3. The ECU brings together personnel from
a range of law enforcement and government departments, including
Police, Customs, Benefits Agency, Financial Services Authority,
Inland Revenue, and the Gaming Board, in order to pool resources
and skills in the fight against money-laundering. It also directly
employs a number of specialist staff. The unit undertakes the
following functions:
provides an educational service to
United Kingdom law enforcement agencies on matters relating to
financial investigation and money-laundering issues;
assists the UK central authority
with information regarding financial investigation and money-laundering
issues;
provides a central advice and consultancy
service for financial intelligence and money-laundering issues;
liaises with financial institutions,
trade associations, and regulatory bodies (including the FSA)

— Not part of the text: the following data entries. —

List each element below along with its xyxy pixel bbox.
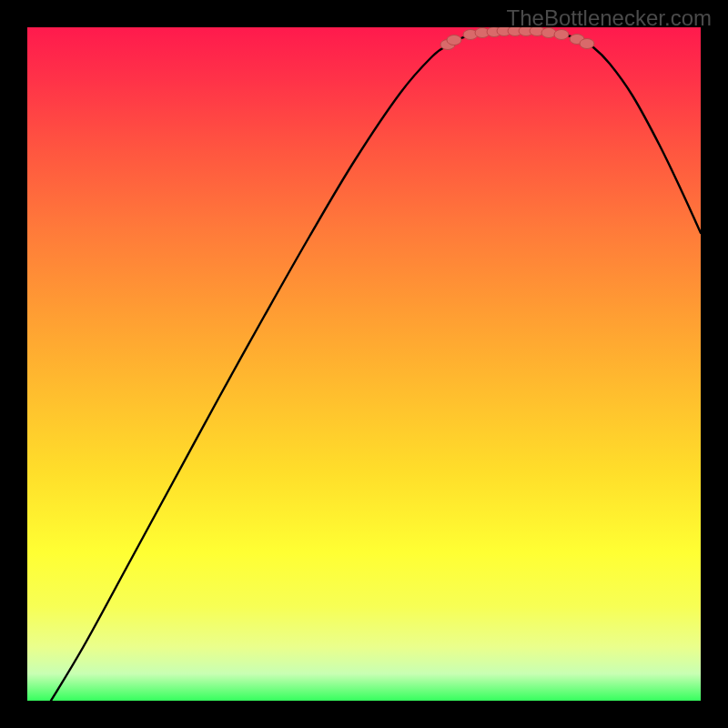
watermark-text: TheBottlenecker.com [507,5,712,31]
curve-marker [447,35,461,46]
curve-marker [554,30,569,40]
bottleneck-curve [51,31,701,701]
chart-plot-area [27,27,701,701]
curve-marker [580,39,594,49]
chart-svg [27,27,701,701]
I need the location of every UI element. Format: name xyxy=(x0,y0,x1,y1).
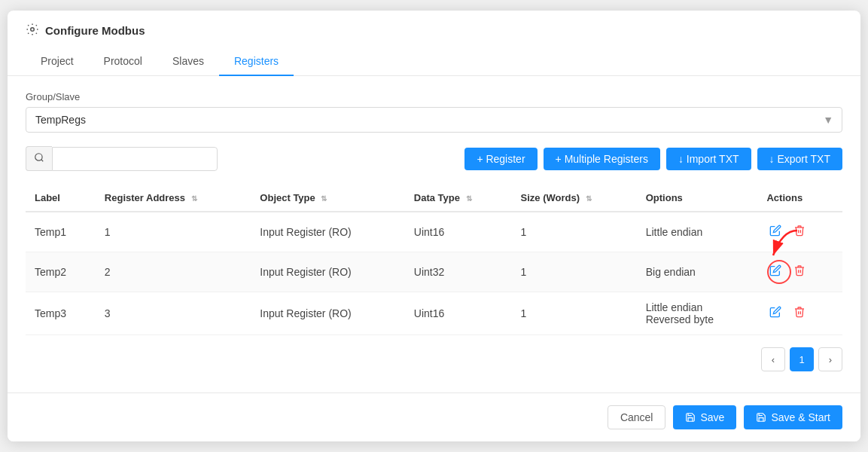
cell-register-address: 2 xyxy=(96,252,251,292)
pagination-prev[interactable]: ‹ xyxy=(761,347,785,371)
cell-object-type: Input Register (RO) xyxy=(251,292,404,335)
cell-actions xyxy=(757,252,842,292)
delete-button[interactable] xyxy=(790,303,809,324)
edit-button[interactable] xyxy=(766,221,784,243)
cell-options: Big endian xyxy=(637,252,758,292)
cell-register-address: 3 xyxy=(96,292,251,335)
edit-icon xyxy=(769,264,781,276)
sort-icon-data-type: ⇅ xyxy=(466,194,472,203)
col-options: Options xyxy=(637,185,758,212)
tab-registers[interactable]: Registers xyxy=(219,47,294,76)
svg-point-1 xyxy=(35,154,42,160)
edit-icon xyxy=(769,306,781,318)
window-title: Configure Modbus xyxy=(45,24,145,37)
col-object-type: Object Type ⇅ xyxy=(251,185,404,212)
group-slave-select[interactable]: TempRegs xyxy=(26,107,842,133)
cell-actions xyxy=(757,292,842,335)
export-txt-button[interactable]: ↓ Export TXT xyxy=(757,148,842,170)
content-area: Group/Slave TempRegs ▼ + Register + Mul xyxy=(8,76,860,392)
sort-icon-size: ⇅ xyxy=(586,194,592,203)
col-label: Label xyxy=(26,185,96,212)
configure-modbus-window: Configure Modbus Project Protocol Slaves… xyxy=(8,11,860,441)
sort-icon-address: ⇅ xyxy=(191,194,197,203)
group-slave-label: Group/Slave xyxy=(26,91,842,102)
cancel-button[interactable]: Cancel xyxy=(608,405,666,429)
save-icon xyxy=(685,412,696,423)
table-header-row: Label Register Address ⇅ Object Type ⇅ D… xyxy=(26,185,842,212)
add-multiple-registers-button[interactable]: + Multiple Registers xyxy=(544,148,660,170)
registers-table: Label Register Address ⇅ Object Type ⇅ D… xyxy=(26,185,842,335)
edit-button[interactable] xyxy=(766,303,784,324)
add-register-button[interactable]: + Register xyxy=(464,148,537,170)
delete-button[interactable] xyxy=(790,261,809,282)
col-size-words: Size (Words) ⇅ xyxy=(512,185,637,212)
tabs: Project Protocol Slaves Registers xyxy=(26,47,842,75)
delete-button[interactable] xyxy=(790,221,809,243)
cell-label: Temp1 xyxy=(26,212,96,252)
search-input[interactable] xyxy=(52,147,218,171)
col-actions: Actions xyxy=(757,185,842,212)
svg-line-2 xyxy=(41,160,44,162)
cell-data-type: Uint16 xyxy=(405,212,512,252)
action-buttons: + Register + Multiple Registers ↓ Import… xyxy=(464,148,842,170)
tab-project[interactable]: Project xyxy=(26,47,89,76)
table-row: Temp22Input Register (RO)Uint321Big endi… xyxy=(26,252,842,292)
trash-icon xyxy=(793,306,806,318)
tab-slaves[interactable]: Slaves xyxy=(157,47,219,76)
title-bar: Configure Modbus Project Protocol Slaves… xyxy=(8,11,860,76)
trash-icon xyxy=(793,264,806,276)
search-button[interactable] xyxy=(26,146,52,171)
save-start-button[interactable]: Save & Start xyxy=(744,405,842,429)
trash-icon xyxy=(793,224,806,237)
table-row: Temp33Input Register (RO)Uint161Little e… xyxy=(26,292,842,335)
table-row: Temp11Input Register (RO)Uint161Little e… xyxy=(26,212,842,252)
tab-protocol[interactable]: Protocol xyxy=(89,47,157,76)
cell-options: Little endian Reversed byte xyxy=(637,292,758,335)
cell-actions xyxy=(757,212,842,252)
cell-register-address: 1 xyxy=(96,212,251,252)
search-area xyxy=(26,146,218,171)
cell-object-type: Input Register (RO) xyxy=(251,252,404,292)
cell-size-words: 1 xyxy=(512,292,637,335)
col-register-address: Register Address ⇅ xyxy=(96,185,251,212)
cell-data-type: Uint32 xyxy=(405,252,512,292)
cell-label: Temp2 xyxy=(26,252,96,292)
import-txt-button[interactable]: ↓ Import TXT xyxy=(666,148,751,170)
sort-icon-object-type: ⇅ xyxy=(321,194,327,203)
gear-icon xyxy=(26,23,39,38)
pagination-page-1[interactable]: 1 xyxy=(790,347,814,371)
edit-button[interactable] xyxy=(766,261,784,282)
save-button[interactable]: Save xyxy=(673,405,736,429)
toolbar: + Register + Multiple Registers ↓ Import… xyxy=(26,146,842,171)
col-data-type: Data Type ⇅ xyxy=(405,185,512,212)
svg-point-0 xyxy=(31,28,35,32)
footer: Cancel Save Save & Start xyxy=(8,392,860,441)
save-start-icon xyxy=(756,412,766,423)
cell-label: Temp3 xyxy=(26,292,96,335)
cell-data-type: Uint16 xyxy=(405,292,512,335)
pagination-next[interactable]: › xyxy=(818,347,842,371)
cell-size-words: 1 xyxy=(512,252,637,292)
search-icon xyxy=(34,152,44,163)
cell-size-words: 1 xyxy=(512,212,637,252)
cell-object-type: Input Register (RO) xyxy=(251,212,404,252)
pagination: ‹ 1 › xyxy=(26,347,842,377)
cell-options: Little endian xyxy=(637,212,758,252)
edit-icon xyxy=(769,224,781,237)
group-slave-wrapper: TempRegs ▼ xyxy=(26,107,842,133)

over the education and training of Money-Laundering Reporting
Officers at all financial bodies within the UK;
exchanges financial intelligence
and training with foreign FIUs, as well as providing assistance
to other countries in the formation of new FIUs and the drafting
of appropriate anti money-laundering legislation;
provides input to money-laundering
policy formation at international level by being part of the UK
delegation to the Financial Action Task Force (FATF); and
exchanges financial intelligence
with Foreign FIUs in 53 nations around the globe as part of the
Egmont group.
The current legislation
4. Over the past decade and more, a range
of legislation designed to prevent money laundering has been introduced
by successive governments. In summary, current legislation obliges
any individual who, in the course of his or her business, gains
knowledge or suspicion that funds are the proceeds of drugs trafficking
or terrorist activity, to disclose details to a constable. For
all intents and purposes, the "constable", in this case,
is the ECU at NCIS. Failure to so disclose may leave the individual
open to prosecution for a money laundering offence, carrying a
maximum sentence of 14 years imprisonment, and/or prosecution
for failing to disclose, attracting a maximum sentence of five
years imprisonment. It is not an offence to fail to disclose knowledge
or suspicion of funds linked to other crimesincluding corruption.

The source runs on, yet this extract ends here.